Pound US dollar (GBP/USD) exchange rate slumps as US non farm payrolls smash forecasts

Pound US dollar (GBP/USD) exchange rate slumps as US non farm payrolls smash forecasts

Article updated 13:57, 7/6/2024:

The pound US dollar (GBP/USD) exchange rate is sliding this afternoon, following the latest US non farm payrolls data.

In May, 272,000 jobs were added to US payrolls, significantly above expectations of a 185,000 figure.

This prompted speculation that the Federal Reserve may not cut interest rates multiple times this year.

Due to a robust economy and strong employment, the Fed has more room to keep rates elevated to ensure inflation stays down.

Furthermore, the data is prompting a rally in US Treasury bond yields, further lifting the US dollar (USD).

At the time of writing, GBP/USD is trading at around US$1.2735, a fall of roughly 0.4% from today’s opening rates.

Original article continues below:

Pound US dollar exchange rate quiet ahead of US non farm payrolls data

The pound US dollar exchange rate is narrowing this morning, as investors await the latest US non farm payrolls release.

At the time of writing, GBP/USD is trading at around US$1.2785, showing little movement from the morning’s opening rates.

US dollar (USD) tepid ahead of non farm payrolls release

The US dollar (USD) is wavering this morning, as markets anticipate the latest non farm payrolls data.

The number of jobs created is forecast to increase from a reading of 175,000  in April to 185,000 in May. Last month’s reading was significantly below forecasts – and as this month’s is expected to show a slight increase, it may weigh on the ‘greenback’.

Additionally, while this figure could show an increase, it may be more indicative of a broader trend across the US labour market.
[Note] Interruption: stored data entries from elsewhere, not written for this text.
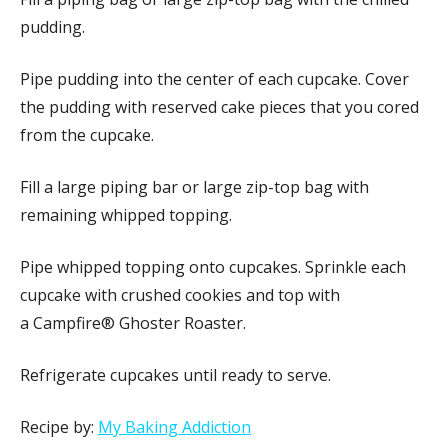
pudding.
Pipe pudding into the center of each cupcake. Cover
the pudding with reserved cake pieces that you cored
from the cupcake.
Fill a large piping bar or large zip-top bag with
remaining whipped topping.
Pipe whipped topping onto cupcakes. Sprinkle each
cupcake with crushed cookies and top with
a Campfire® Ghoster Roaster.
Refrigerate cupcakes until ready to serve.
Recipe by:
My Baking Addiction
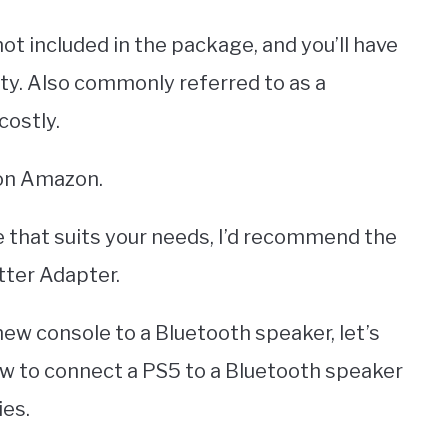
ot included in the package, and you’ll have
ty. Also commonly referred to as a
costly.
 on Amazon.
ne that suits your needs, I’d recommend the
ter Adapter.
w console to a Bluetooth speaker, let’s
ow to connect a PS5 to a Bluetooth speaker
ies.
Frantisek Taborsky, EMEA FX & FI Strategist at ING, explains:

‘As always, the payrolls are a bit of a lottery, but the last few days of labour market numbers confirm that we are on an easing labour market trajectory. While the median estimate for payrolls is +185k, there is a slight preference seen for a rather weak number if anything.’

This may pave the way for the Federal Reserve to begin unwinding its monetary policy. Cooling employment could have an adverse effect on the US economy, which the Fed may wish to avoid.

As such, the data could spark increased Fed rate cut bets, which could weaken the US dollar later today.

Pound (GBP) flat amid continued lack of data

The pound (GBP) is continuing its streak of muted trade today, as the lack of impactful domestic data continues.

This is leaving Sterling exposed to a mixed market mood. Due to the pound’s increasingly risk-sensitive nature, it is unable to gain a foothold against its peers.

If the mood remains mixed over today’s trade, GBP is unlikely to find much in the way of support.

Pound US dollar exchange rate forecast: UK wage data in focus

Looking ahead for the pound, the core catalyst of movement is likely to be the latest UK wage data, due on Tuesday.

In April, the UK unemployment rate is forecast to have held at 4.3%. While this could show a robust labour market, any gains for the pound may be limited by the accompanying wage growth data.

In the three months preceding April, average earnings excluding bonuses are expected to have cooled from 6% to 5.8%. This could weaken Sterling as it is considered a key inflationary pressure.

If wages continue to cool, the Bank of England may cut interest rates sooner than expected, which could dent GBP.

For the US dollar, impactful data is thin on the ground during the start of next week. This could leave the ‘greenback’ to trade in line with risk appetite.

As a safe haven currency, a shift towards downbeat trading conditions would lift USD against riskier assets. However, the reverse is also true – bullish trade may weaken the US dollar against its peers.